Segundo um integrante da área econômica, a idéia seria pressionar as concessionárias de serviços como energia e telefonia a concordarem com reajustes menores. Para isso, o governo poderia recorrer a instrumentos heterodoxos como, por exemplo, colocar a Receita Federal no encalço das menos cooperativas.
Essa idéia, porém, foi descartada no Ministério da Fazenda. ''Há contratos e os contratos serão respeitados'', afirmou um assessor direto do ministro da Fazenda, Antonio Palocci. ''Não tem mágica.''
As tarifas dos serviços públicos são reajustadas, em sua maioria, pelo Índice Geral de Preços (IGP). Desde o governo passado já se havia concluído que esse não é um bom indexador, e desde então estão em negociação a troca de índices de correção pelo Índice de Preços ao Consumidor Amplo (IPCA) ou índices específicos do setor. Essa troca, no entanto, será feita no vencimento dos contratos.
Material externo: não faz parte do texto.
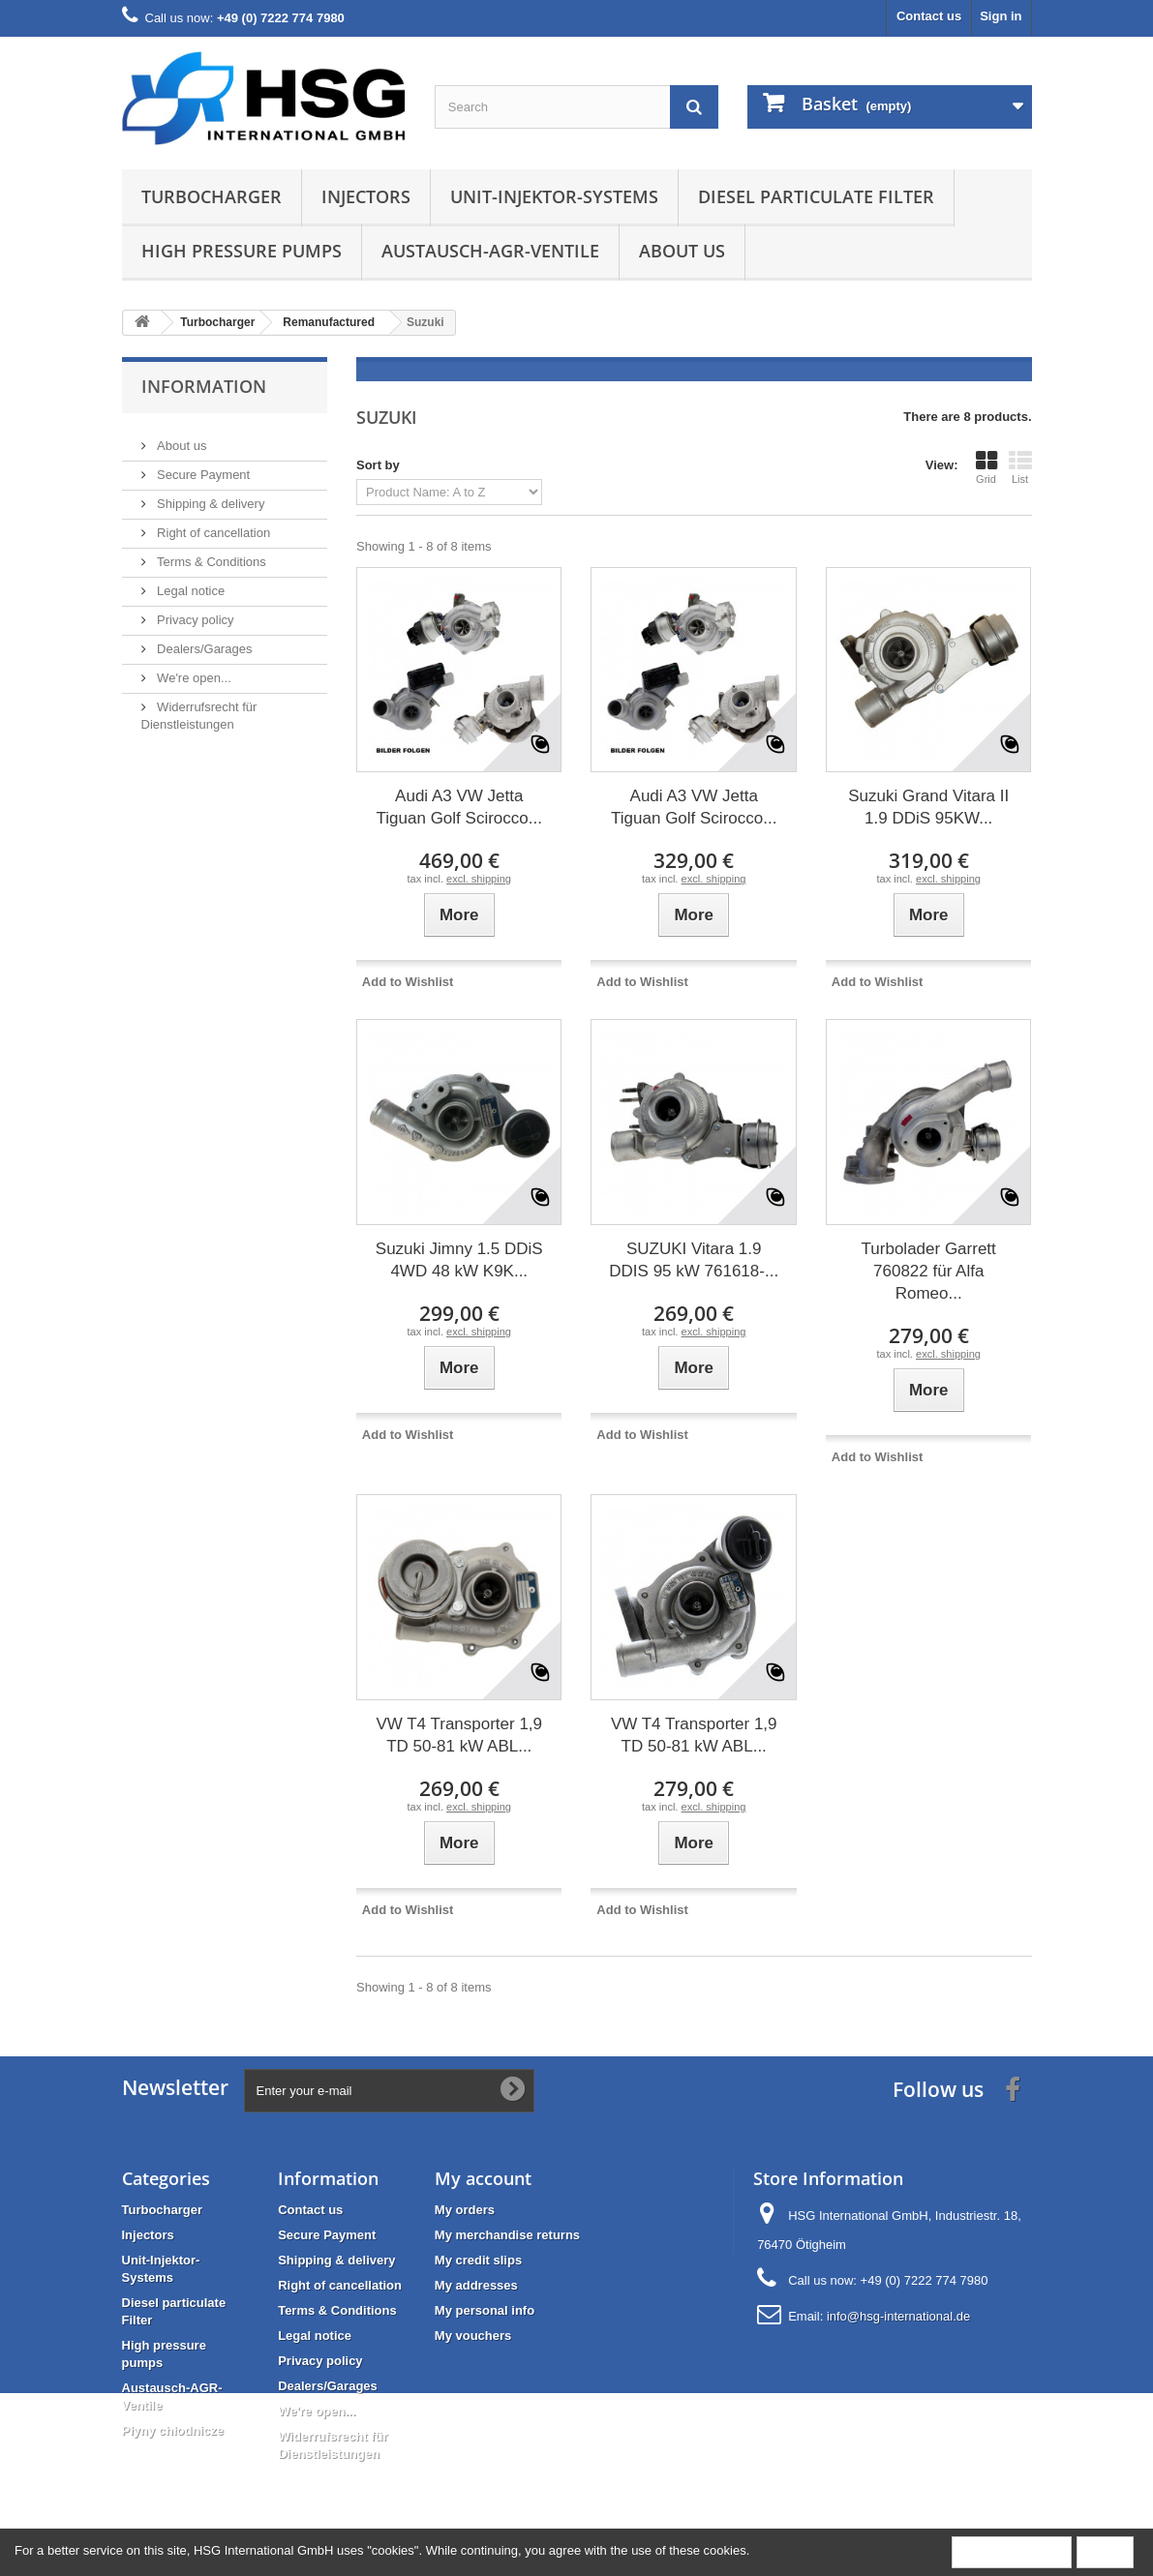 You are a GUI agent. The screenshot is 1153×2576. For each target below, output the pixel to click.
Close (1105, 2551)
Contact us (928, 16)
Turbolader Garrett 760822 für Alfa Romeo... (929, 1271)
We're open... (192, 670)
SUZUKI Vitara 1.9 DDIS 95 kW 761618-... (693, 1260)
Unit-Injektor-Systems (554, 196)
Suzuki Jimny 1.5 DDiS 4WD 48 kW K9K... (459, 1260)
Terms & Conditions (210, 554)
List (1020, 467)
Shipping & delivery (209, 496)
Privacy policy (194, 612)
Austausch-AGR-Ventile (490, 250)
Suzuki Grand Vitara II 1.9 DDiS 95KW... (928, 807)
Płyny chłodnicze (173, 2430)
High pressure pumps (241, 250)
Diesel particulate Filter (816, 196)
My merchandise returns (507, 2235)
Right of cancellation (212, 525)
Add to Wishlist (408, 981)
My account (483, 2178)
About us (682, 250)
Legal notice (190, 583)
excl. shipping (478, 878)
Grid (986, 467)
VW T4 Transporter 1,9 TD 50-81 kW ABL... (459, 1735)
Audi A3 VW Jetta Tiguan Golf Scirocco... (459, 807)
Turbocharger (211, 196)
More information (1011, 2551)
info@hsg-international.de (898, 2316)
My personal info (484, 2310)
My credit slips (478, 2260)
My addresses (476, 2285)
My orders (465, 2209)
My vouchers (473, 2335)
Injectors (365, 196)
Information (203, 386)
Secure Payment (202, 467)
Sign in (1000, 16)
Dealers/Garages (203, 641)
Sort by (378, 465) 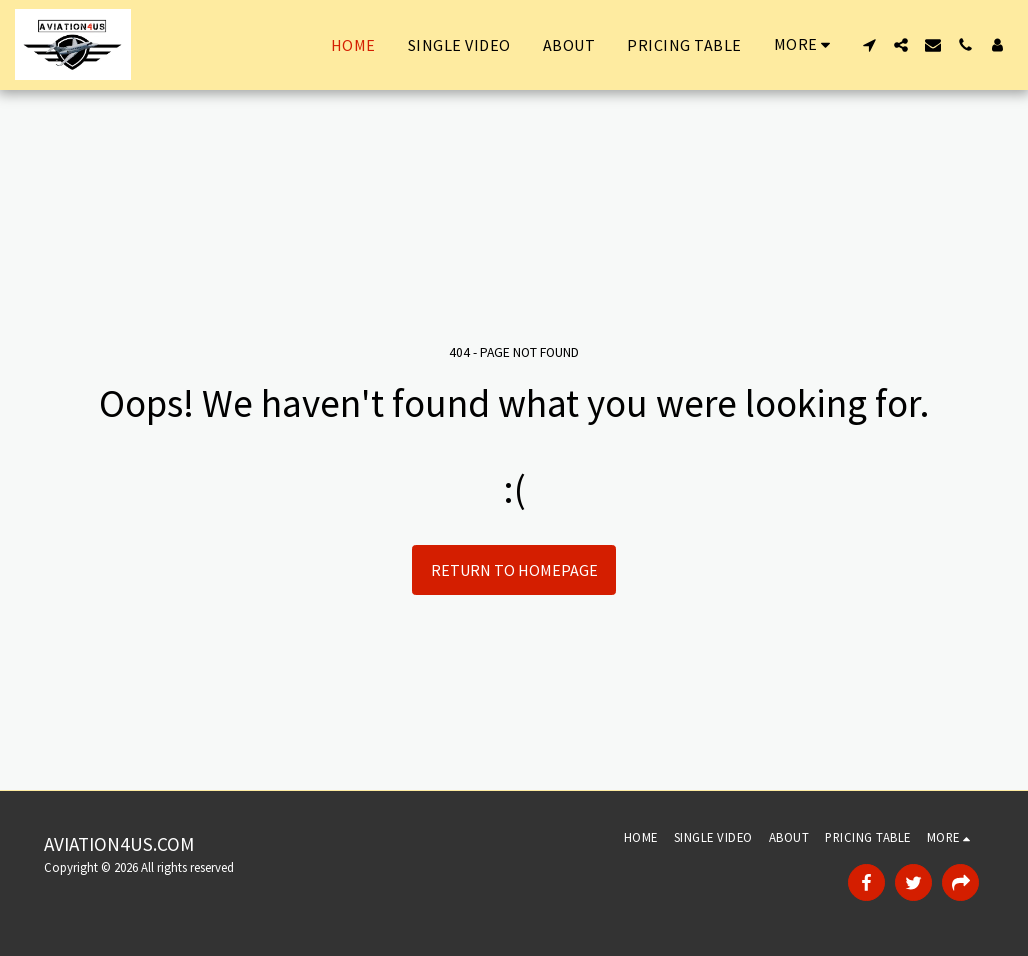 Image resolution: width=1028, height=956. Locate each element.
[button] (869, 45)
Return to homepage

Outra idéia para relativizar o peso da equipe econômica nas decisões dos juros será discutida nesta semana, na reunião do Conselho de Desenvolvimento Econômico e Social (CDES). A idéia é aumentar o número de integrantes do Conselho Monetário Nacional (CMN), que fixa as metas de inflação. O Copom sobe ou desce os juros conforme o necessário para atingir essas metas. Hoje, o CMN é composto só por três pessoas: o ministro da Fazenda, o ministro do Planejamento e o presidente do Banco Central. A proposta é elevar a até nove o número de integrantes do CMN, para acrescentar a visão de outros setores nessas decisões.